= Beginning of Section =

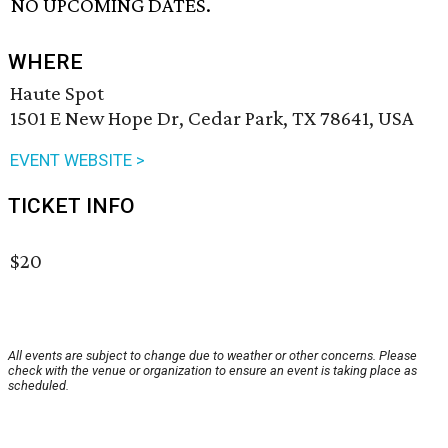
NO UPCOMING DATES.
WHERE
Haute Spot
1501 E New Hope Dr, Cedar Park, TX 78641, USA
EVENT WEBSITE >
TICKET INFO
$20
All events are subject to change due to weather or other concerns. Please
check with the venue or organization to ensure an event is taking place as
scheduled.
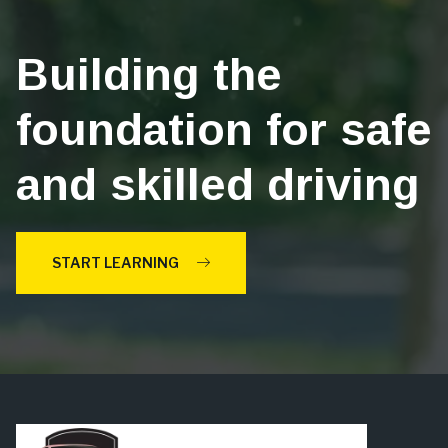
Building the
foundation for safe
and skilled driving
START LEARNING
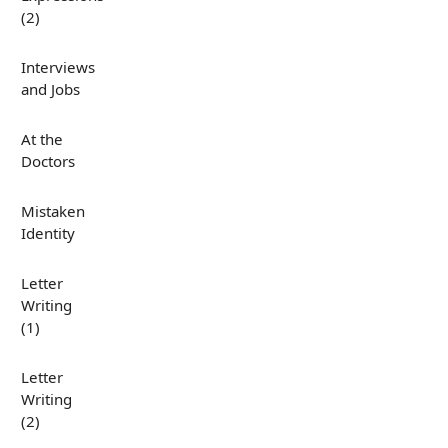
(2)
Interviews
and Jobs
At the
Doctors
Mistaken
Identity
Letter
Writing
(1)
Letter
Writing
(2)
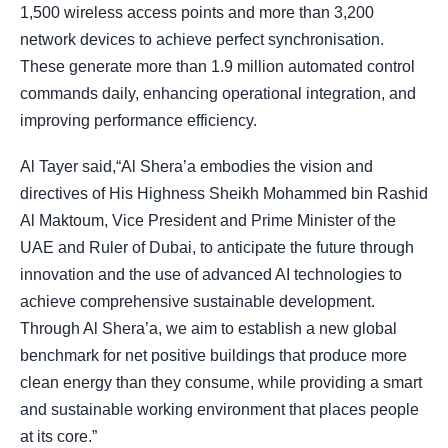
1,500 wireless access points and more than 3,200
network devices to achieve perfect synchronisation.
These generate more than 1.9 million automated control
commands daily, enhancing operational integration, and
improving performance efficiency.
Al Tayer said,“Al Shera’a embodies the vision and
directives of His Highness Sheikh Mohammed bin Rashid
Al Maktoum, Vice President and Prime Minister of the
UAE and Ruler of Dubai, to anticipate the future through
innovation and the use of advanced AI technologies to
achieve comprehensive sustainable development.
Through Al Shera’a, we aim to establish a new global
benchmark for net positive buildings that produce more
clean energy than they consume, while providing a smart
and sustainable working environment that places people
at its core.”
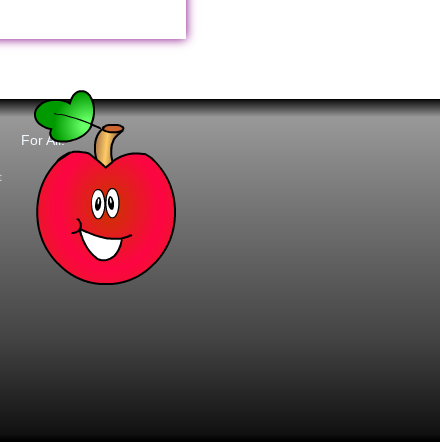
For All:
t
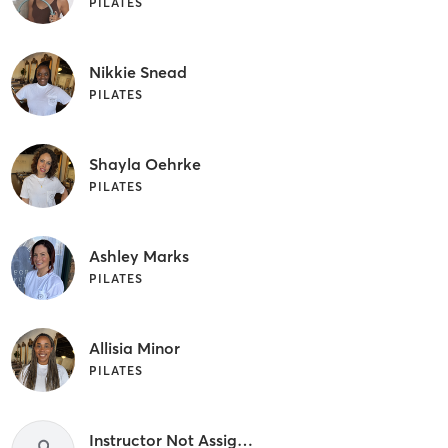
PILATES
Nikkie Snead
PILATES
Shayla Oehrke
PILATES
Ashley Marks
PILATES
Allisia Minor
PILATES
Instructor Not Assigned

= End of Section =

=== Exercise directions ===
All lines that include the word "sustainable" must be copied from the material above.

=== Output ===
achieve comprehensive sustainable development.
and sustainable working environment that places people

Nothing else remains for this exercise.